Configuring data locality
Capacity Scheduler leverages Delay Scheduling to honor task locality constraints. There are three levels of locality constraint: node-local, rack-local, and off-switch. The scheduler counts the number of missed opportunities when the locality cannot be satisfied and waits for this count to reach a threshold before relaxing the locality constraint to the next level. You can configure this threshold using the Node Locality Delay (yarn.scheduler.capacity.node-locality-delay) and Rack Locality Additional Delay (yarn.scheduler.capacity.rack-locality-additional-delay) fields.
To configure data locality, perform the following:
- In Cloudera Manager, select the Clusters > YARN Queue Manager UI service. A graphical queue hierarchy is displayed in the Overview tab.
- Click the Scheduler Configuration tab.
- In the Node Locality Delay textbox, enter the number of scheduling opportunities
that can be missed.
Capacity Scheduler attempts to schedule rack-local containers only after missing this number of opportunities.

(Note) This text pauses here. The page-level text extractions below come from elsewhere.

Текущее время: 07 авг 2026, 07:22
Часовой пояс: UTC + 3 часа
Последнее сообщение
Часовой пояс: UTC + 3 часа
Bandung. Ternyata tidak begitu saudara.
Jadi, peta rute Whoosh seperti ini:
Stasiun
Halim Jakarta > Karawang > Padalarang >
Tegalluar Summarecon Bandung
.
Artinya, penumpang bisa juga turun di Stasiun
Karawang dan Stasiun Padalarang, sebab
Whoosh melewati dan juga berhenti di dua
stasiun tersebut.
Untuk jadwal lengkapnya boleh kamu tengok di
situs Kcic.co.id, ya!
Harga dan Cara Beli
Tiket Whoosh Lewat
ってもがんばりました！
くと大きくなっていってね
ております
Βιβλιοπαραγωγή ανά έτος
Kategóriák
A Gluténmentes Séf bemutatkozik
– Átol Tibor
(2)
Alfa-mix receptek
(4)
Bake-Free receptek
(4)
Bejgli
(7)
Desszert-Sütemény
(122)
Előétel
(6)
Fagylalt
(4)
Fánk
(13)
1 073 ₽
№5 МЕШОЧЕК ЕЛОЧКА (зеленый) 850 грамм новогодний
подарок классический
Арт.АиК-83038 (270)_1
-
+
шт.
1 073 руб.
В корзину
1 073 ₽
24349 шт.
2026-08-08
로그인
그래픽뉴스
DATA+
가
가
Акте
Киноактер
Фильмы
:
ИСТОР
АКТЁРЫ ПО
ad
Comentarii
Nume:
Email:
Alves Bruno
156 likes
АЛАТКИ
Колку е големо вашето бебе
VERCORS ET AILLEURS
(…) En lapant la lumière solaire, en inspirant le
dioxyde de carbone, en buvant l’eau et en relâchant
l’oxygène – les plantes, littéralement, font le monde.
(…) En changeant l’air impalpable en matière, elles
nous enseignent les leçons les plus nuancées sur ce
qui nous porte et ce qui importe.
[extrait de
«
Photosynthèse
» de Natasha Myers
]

You must ensure this number is same as the number of nodes in the cluster.
- In the Rack Locality Additional Delay textbox, enter the number of missed
scheduling opportunities, over the Node Locality Delay ones, after which Capacity Scheduler
should attempt to schedule off-switch containers.
A value of -1 means that the value is calculated based on the formula L * C / N, where L is the number of locations (nodes or racks) specified in the resource request, C is the number of requested containers, and N is the size of the cluster.
- Click Save.